Bovendien is het bedrijf voor paardeneigenaren aantrekkelijk als opfokbedrijf als gevolg van de relatieve rust waarin de dieren kunnen worden grootgebracht. Door de komst van de rondweg is deze rust grotendeels verstoord, wat tot uiting zal komen in de belangstelling voor het bedrijf. Dit zal eveneens een waardedrukkend effect hebben.

Reclamant is samenvattend van mening dat de noodzaak voor de onteigening ontbreekt, omdat verzoeker de gevolgen van de aanleg van de rondweg voor het bedrijf van reclamant onvoldoende heeft onderzocht en hiermee niet aan haar onderhandelingsplicht heeft voldaan.

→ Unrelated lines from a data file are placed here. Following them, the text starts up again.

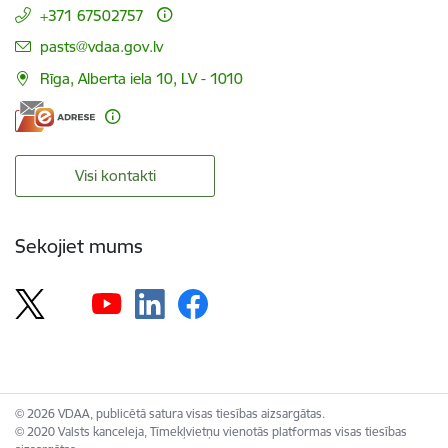
+371 67502757
E-pasts:
pasts@vdaa.gov.lv
Rīga, Alberta iela 10, LV - 1010
Visi kontakti
Sekojiet mums
© 2026 VDAA, publicētā satura visas tiesības aizsargātas.
© 2020 Valsts kanceleja, Tīmekļvietņu vienotās platformas visas tiesības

De zienswijze van reclamant 1 geeft Ons aanleiding tot de volgende overwegingen.

Ad 1. Het betoog van reclamant ziet in hoofdzaak op het gevoerde overleg.

Met betrekking tot het gevoerde minnelijk overleg overwegen Wij in het algemeen dat artikel 17 van de onteigeningswet bepaalt dat de onteigenende partij dat wat onteigend moet worden eerst bij minnelijke overeenkomst in eigendom probeert te verkrijgen. Deze bepaling heeft betrekking op de gerechtelijke onteigeningsprocedure. Het minnelijk overleg in de daaraan voorafgaande administratieve onteigeningsprocedure is echter een van de vereisten waaraan door Ons wordt getoetst bij de beoordeling van de noodzaak tot onteigening. Omdat onteigening een uiterste middel is, zijn Wij van oordeel dat hiervan pas gebruik mag worden gemaakt als het minnelijk overleg voor het begin van de administratieve onteigeningsprocedure niet of niet in de gewenste vorm tot overeenstemming heeft geleid.

Aan deze eis is naar Ons oordeel in het kader van onteigeningen op basis van artikel 78 van de onteigeningswet in beginsel voldaan als voor de datum van het verzoekbesluit met de onderhandelingen over de minnelijke eigendomsverkrijging tijdig een begin is gemaakt en het op het moment van het verzoekbesluit aannemelijk is dat die onderhandelingen tot een redelijk punt zijn voortgezet, maar dat deze voorlopig niet tot vrijwillige eigendomsoverdracht zullen leiden. Daarbij moet het gaan om een concreet en serieus minnelijk overleg. Uitgangspunt daarbij is dat ten tijde van het verzoekbesluit al een formeel schriftelijk aanbod is gedaan.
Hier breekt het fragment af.